Russ Klingaman is a licensed pilot and a professor of aviation law at Marquette University.
"We have to find a safe way to share that airspace," Klingaman said.
This year alone, the FAA has logged more than a thousand reports of unsafe drone operation, including near misses with airplanes in flight, crashes at major sporting events, even a crash on the White House lawn.
Because of that, the agency deemed the problem 'urgent' and rushed to approve a new registration system.
"It's a fast track approach. It's a little unusual," Klingaman said.
They wanted to have a new system in place before Americans launch their Christmas presents into the national airspace.
"They are pilots, in a sense. But they don't have to take a test. They don't have to read any books. They don't have to study the maps," Klingaman said.
The purpose of the registration system is to educate new users about safe drone operation and to help police track down the owner of a drone that causes damage, injuries or even death.
"If it does happen, we want to know who did it," Fisher said.
The online system will require you to give the government your name, physical address, email address and $5 -- paid by credit card.
In return, you get an FAA registration number.
"That number will apply to everything you have. So let`s say you have two of these. You get one number," Fisher said.
"It's really identifying you," FOX6 Investigator Bryan Polcyn said.
"You, yes," Fisher said.
"I don't see it as much different than a fishing license or a boating license," Klingaman said.
It's up to you to put the number on your drone. There's no official sticker.
"You can do it with a Sharpie. You can do it with a label gun," Klingaman.
That's one more indication the new system was rushed.
Rich Hanson represents the Academy of Model Aeronautics, a remote-controlled flying club with 180,000 members across the United States.
And he says the registration system goes too far.
"The threshhold they're now using is way too low in our opinion," Hanson said.
Serious hobbyists fly drones that can weigh up to 55 pounds and pose a real safety hazard if they crash into a plane or fall from the sky.
But the FAA's registration rule applies to drones as light as 250 grams or about half-a-pound.

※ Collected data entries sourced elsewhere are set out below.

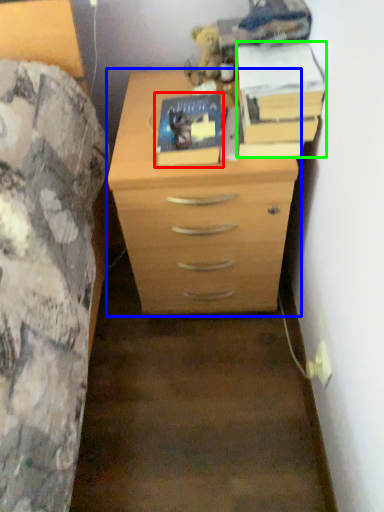 Question: Based on their relative distances, which object is nearer to paperback book (highlighted by a red box)? Choose from chest of drawers (highlighted by a blue box) and paperback book (highlighted by a green box).

Choices:
 (A) chest of drawers
 (B) paperback book

Answer: (B) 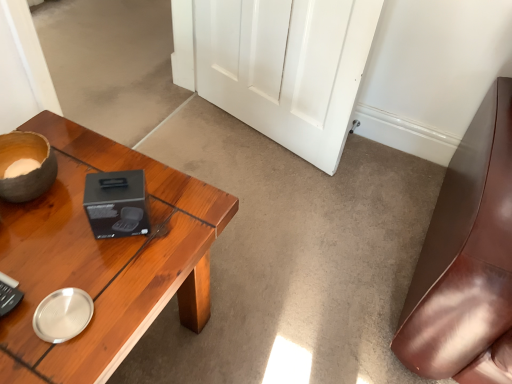 Find the location of a particular element. The image size is (512, 384). vacant position to the left of white glossy door at center is located at coordinates (205, 143). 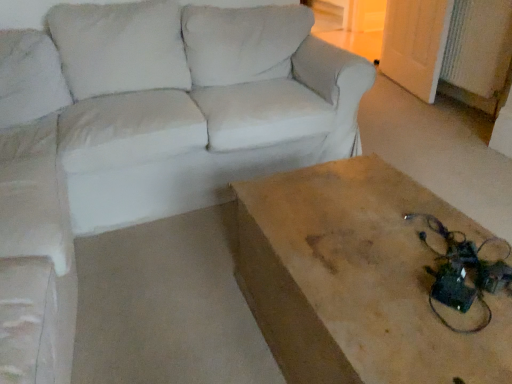 Locate an element on the screen. vacant space situated above wooden table at center (from a real-world perspective) is located at coordinates (402, 254). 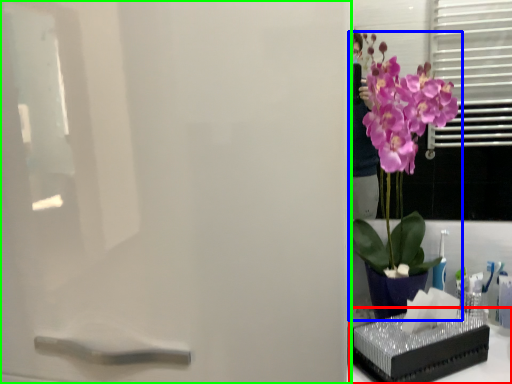 Question: Estimate the real-world distances between objects in this image. Which object is farther from window sill (highlighted by a red box), houseplant (highlighted by a blue box) or screen door (highlighted by a green box)?

Choices:
 (A) houseplant
 (B) screen door

Answer: (B)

That's roughly the weight of a mobile phone with a hard cover case.
"The next big thing to drop is how the public reacts to this idea of having to register virtually toy aircraft," Hanson said.
Klingaman says the new rule may have flaws, but it's a step in the right direction.

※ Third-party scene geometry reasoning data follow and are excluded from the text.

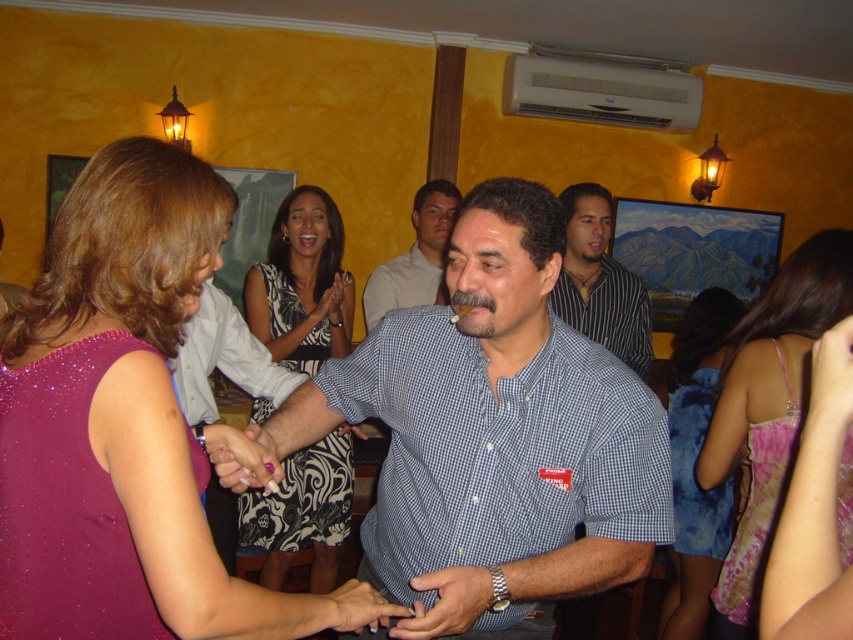 Question: In this image, where is blue checkered shirt at center located relative to checkered shirt at center?

Choices:
 (A) right
 (B) left

Answer: (A)

Question: Is black and white floral dress at center to the left of blue velvet dress at lower right from the viewer's perspective?

Choices:
 (A) yes
 (B) no

Answer: (A)

Question: Among these points, which one is nearest to the camera?

Choices:
 (A) (427, 264)
 (B) (253, 456)
 (C) (584, 289)

Answer: (B)

Question: Observing the image, what is the correct spatial positioning of black and white floral dress at center in reference to smooth skin hand at center?

Choices:
 (A) left
 (B) right

Answer: (A)

Question: Based on their relative distances, which object is farther from the striped shirt at center?

Choices:
 (A) checkered shirt at center
 (B) black and white floral dress at center
 (C) pink satin ring at center

Answer: (C)

Question: Which object appears farthest from the camera in this image?

Choices:
 (A) blue velvet dress at lower right
 (B) blue checkered shirt at center

Answer: (A) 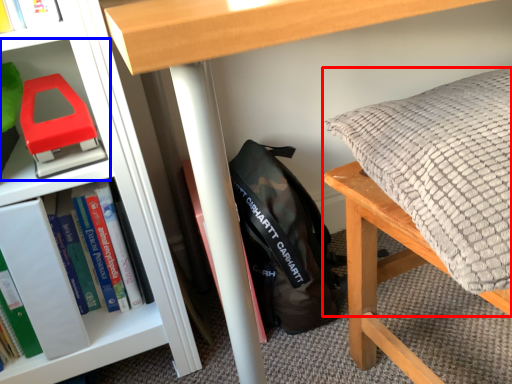 Question: Which point is closer to the camera, pillow (highlighted by a red box) or shelf (highlighted by a blue box)?

Choices:
 (A) pillow
 (B) shelf

Answer: (A)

"If it cuts the risk in half, if we have only half the accidents because we've registered and educated, versus doing nothing, I think there's some benefit there," Klingaman said.
If you have a new drone that's never been flown, you are required to register right away.
If you have one you've already been flying, you have until February 19th to sign up.
Failure to register is subject to fines of up to $27,500.
However, the FAA says their initial focus will be on education, not necessarily enforcement.